Version-Release number of selected component (if applicable):
Steps to Reproduce:
1. start hypervisor nodes
2. start ovirt-engine
3. observe logs which node acts as storage pool manager
4. wait until everything is up
5. put storage pool manager host into error state with command
iptables -I INPUT -p tcp --destination-port 54321 -j DROP
datacenter is set offline. System cannot recover from that situation. Even 20 minutes after the error datacenter and storage domains are still offline.
recovery takes place. storage pool manager is switched to other host. datacenter is available again.
ovirt-engine log attached, Web error log follows
2013-Sep-18, 18:49 Try to recover Data Center Collogia.
Setting status to Non Responsive.
2013-Sep-18, 18:46 Fencing failed on Storage Pool Manager colovn3
for Data Center Collogia. Setting status to Non-Operational.
2013-Sep-18, 18:46 Host colovn3 is non responsive.
2013-Sep-18, 18:44 Host colovn3 is non responsive.
2013-Sep-18, 18:43 Invalid status on Data Center Collogia. Setting Data
Center status to Non Responsive (On host colovn3,
Error: Network error during communication with the Host.).
<----- close firewall on colovn3 here <--------
2013-Sep-18, 18:42 Storage Pool Manager runs on Host colovn3 (Address:
2013-Sep-18, 18:42 State was set to Up for host colovn1.
Created attachment 799500 [details]
did you configure fencing (power management)?
if you kill the SPM node, engine can't elect another SPM without knowing the first SPM was fenced (via power management, or manually by you)
it seems as if I did not get this setup right using only the wiki documentation. Therefore I read the "power management deep dive" presentation. Hopefully with success to some extend. I better sum it up with my own words to ensure I got it right.
- Only one hypervisor host acts as a SPM (storage pool manager)
- It is designed to check connections to the storage domains periodically
- if it fails the cluster has no more information about the storage domains
- To get the DC up and running again the SPM has to be relocated
- That can only work if ovirt-engine knows for sure that the failed SPM is dead
Thats where power management kicks in. If it is configured correctly the host can be killed even if it is in a pathologic state. Without it the admin must switch off the host and relocate the SPM manually. That would be my scenario.

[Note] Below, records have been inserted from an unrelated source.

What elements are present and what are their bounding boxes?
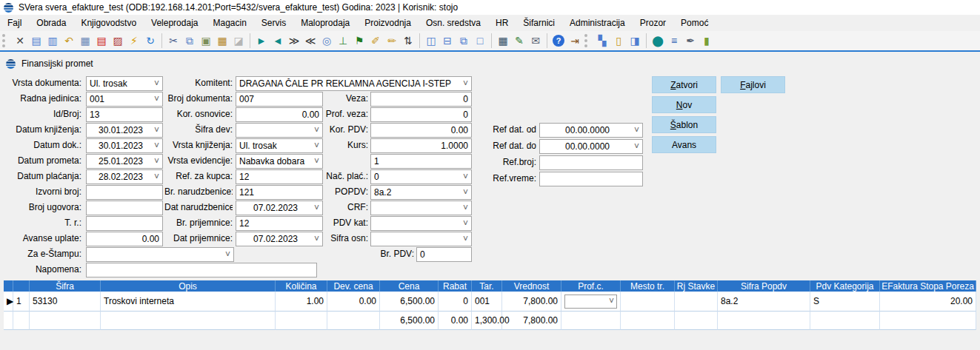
grid-header-prof-c-[interactable]: Prof.c. [561, 280, 621, 292]
chevron-down-icon[interactable]: ˅ [463, 220, 468, 227]
grid-header-blank-0[interactable] [4, 280, 13, 292]
chevron-down-icon[interactable]: ˅ [634, 143, 639, 150]
film-icon[interactable]: ▦ [215, 33, 230, 48]
nov-button[interactable]: Nov [652, 96, 716, 113]
vrsta-knjizenja-combo[interactable]: Ul. trosak˅ [236, 138, 323, 153]
datum-prometa-date-field[interactable]: 25.01.2023˅ [86, 154, 163, 169]
grid-cell-sifra[interactable]: 53130 [30, 292, 101, 312]
broj-dokumenta-field[interactable]: 007 [236, 92, 323, 107]
new-window-icon[interactable]: □ [473, 33, 487, 48]
prof-veza-field[interactable]: 0 [370, 107, 472, 122]
datum-dok-date-field[interactable]: 30.01.2023˅ [86, 138, 163, 153]
menu-item--ifarnici[interactable]: Šifarnici [516, 16, 562, 30]
zatvori-button[interactable]: Zatvori [652, 76, 716, 93]
sifra-dev-combo[interactable]: ˅ [236, 123, 323, 138]
help-icon[interactable]: ? [553, 35, 564, 47]
next-record-icon[interactable]: ► [254, 33, 269, 48]
menu-item-proizvodnja[interactable]: Proizvodnja [357, 16, 419, 30]
avans-button[interactable]: Avans [652, 136, 716, 153]
print-preview-icon[interactable]: ▥ [45, 33, 60, 48]
menu-item-fajl[interactable]: Fajl [0, 16, 29, 30]
chevron-down-icon[interactable]: ˅ [154, 173, 159, 181]
dat-narudzbenice-date-field[interactable]: 07.02.2023˅ [236, 201, 323, 215]
grid-header-cena[interactable]: Cena [380, 280, 439, 292]
grid-cell-dev-cena[interactable]: 0.00 [327, 292, 380, 312]
datum-placanja-date-field[interactable]: 28.02.2023˅ [86, 169, 163, 184]
chevron-down-icon[interactable]: ˅ [154, 158, 159, 165]
grid-cell-mesto-tr[interactable] [621, 292, 675, 312]
nac-plac-combo[interactable]: 0˅ [370, 169, 472, 184]
veza-field[interactable]: 0 [370, 92, 472, 107]
chevron-down-icon[interactable]: ˅ [463, 235, 468, 243]
brush-icon[interactable]: ✐ [368, 33, 383, 48]
kor-pdv-field[interactable]: 0.00 [370, 123, 472, 138]
chevron-down-icon[interactable]: ˅ [154, 95, 159, 103]
calculator-icon[interactable]: ▦ [496, 33, 510, 48]
menu-item-knjigovodstvo[interactable]: Knjigovodstvo [73, 16, 144, 30]
menu-item-maloprodaja[interactable]: Maloprodaja [293, 16, 357, 30]
vrsta-dokumenta-combo[interactable]: Ul. trosak˅ [86, 76, 163, 91]
chevron-down-icon[interactable]: ˅ [154, 80, 159, 87]
print-icon[interactable]: ▦ [78, 33, 93, 48]
ref-vreme-field[interactable] [539, 172, 643, 186]
close-icon[interactable]: ✕ [13, 33, 27, 48]
less-icon[interactable]: ≪ [303, 33, 318, 48]
ref-dat-do-date-field[interactable]: 00.00.0000˅ [539, 139, 643, 154]
list-icon[interactable]: ≡ [667, 33, 681, 48]
pdv-kat-combo[interactable]: ˅ [370, 216, 472, 231]
ref-za-kupca-field[interactable]: 12 [236, 169, 323, 184]
refresh-icon[interactable]: ↻ [143, 33, 158, 48]
logout-icon[interactable]: ◨ [627, 33, 642, 48]
exit-icon[interactable]: ⇥ [567, 33, 582, 48]
eraser-icon[interactable]: ◪ [231, 33, 246, 48]
kurs-field[interactable]: 1.0000 [370, 138, 472, 153]
grid-cell-efaktura-stopa[interactable]: 20.00 [880, 292, 976, 312]
crf-combo[interactable]: ˅ [370, 201, 472, 215]
kor-osnovice-field[interactable]: 0.00 [236, 107, 323, 122]
komitent-combo[interactable]: DRAGANA ČALE PR REKLAMNA AGENCIJA I-STEP… [236, 76, 472, 91]
save-icon[interactable]: ▤ [29, 33, 44, 48]
scroll-icon[interactable]: ▯ [611, 33, 626, 48]
grid-header-opis[interactable]: Opis [101, 280, 276, 292]
chevron-down-icon[interactable]: ˅ [225, 251, 230, 258]
chevron-down-icon[interactable]: ˅ [463, 173, 468, 181]
chevron-down-icon[interactable]: ˅ [463, 189, 468, 196]
id-broj-field[interactable]: 13 [86, 107, 163, 122]
radna-jedinica-combo[interactable]: 001˅ [86, 92, 163, 107]
grid-cell-pdv-kategorija[interactable]: S [810, 292, 880, 312]
tile-vertical-icon[interactable]: ◫ [424, 33, 439, 48]
sablon-button[interactable]: Šablon [652, 116, 716, 133]
grid-header-mesto-tr-[interactable]: Mesto tr. [621, 280, 675, 292]
pdf-export-icon[interactable]: ▤ [94, 33, 109, 48]
cut-icon[interactable]: ✂ [166, 33, 181, 48]
grid-header-sifra-popdv[interactable]: Sifra Popdv [718, 280, 810, 292]
br-prijemnice-field[interactable]: 12 [236, 216, 323, 231]
za-e-stampu-combo[interactable]: ˅ [86, 247, 234, 262]
undo-icon[interactable]: ↶ [61, 33, 76, 48]
grid-cell-cena[interactable]: 6,500.00 [380, 292, 439, 312]
grid-header--ifra[interactable]: Šifra [30, 280, 101, 292]
izvorni-broj-field[interactable] [86, 185, 163, 200]
find-document-icon[interactable]: ◎ [319, 33, 334, 48]
napomena-field[interactable] [86, 263, 317, 277]
broj-ugovora-field[interactable] [86, 201, 163, 215]
grid-cell-tar[interactable]: 001 [472, 292, 502, 312]
menu-item-veleprodaja[interactable]: Veleprodaja [144, 16, 205, 30]
grid-header-efaktura-stopa-poreza[interactable]: EFaktura Stopa Poreza [880, 280, 976, 292]
menu-item-administracija[interactable]: Administracija [562, 16, 633, 30]
greater-icon[interactable]: ≫ [287, 33, 301, 48]
database-icon[interactable]: ⬤ [650, 33, 665, 48]
datum-knjizenja-date-field[interactable]: 30.01.2023˅ [86, 123, 163, 138]
grid-header-koli-ina[interactable]: Količina [276, 280, 327, 292]
signature-icon[interactable]: ✒ [683, 33, 698, 48]
menu-item-osn-sredstva[interactable]: Osn. sredstva [419, 16, 488, 30]
flag-icon[interactable]: ⚑ [352, 33, 367, 48]
grid-cell-prof-c[interactable]: ˅ [561, 292, 621, 312]
chevron-down-icon[interactable]: ˅ [314, 158, 319, 165]
chevron-down-icon[interactable]: ˅ [154, 127, 159, 134]
menu-item-servis[interactable]: Servis [254, 16, 293, 30]
grid-header-blank-1[interactable] [13, 280, 30, 292]
chevron-down-icon[interactable]: ˅ [463, 204, 468, 212]
copy-icon[interactable]: ⧉ [182, 33, 197, 48]
t-r-field[interactable] [86, 216, 163, 231]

In this situation I would expect some webadmin message with better readability. E.g "SPM node failed. Power management disabled. Fix situation and relocate SPM manually."
Only an idea to prevent future questions ...
you got the gist of it...
allon - thoughts on above?
(also, now that we are using sanlock for SPM, maybe we can consider dropping the fencing requirement?)
This looks like a duplicate of bug 1007010.
Seems that we need better instructions how to test fencing - which docuement did you use to perfom this test?
sorry for the late reply. I did no tests with fencing. I just tried to simulate a node failure to get an idea how ovirt behaves afterwards. My self choosen test consists of blocking all tcp input to the ovirt node (see above). The outcome was that all storage domains where offline. All the logs did not show any good advice what was going on.
As such a situation may araise only once in the lifetime of a cluster I guess the normal admin will be overchallenged to find a solution. A simple hint that manually moving the SPM to another node will resolve the issue should be of much help.
Since SPM is critical, it should be easy to detect that it became inaccesible.
Stuff to check:
1. Check if logs contains errors when SPM become inaccesible
2. Check if there is an easy way to detect such situation in the user interface
3. Check related documenation
pushing to target release 3.5, assuming its not planned for 3.4 at this point...
Closing old bugs. If this issue is still relevant/important in current version, please re-open the bug.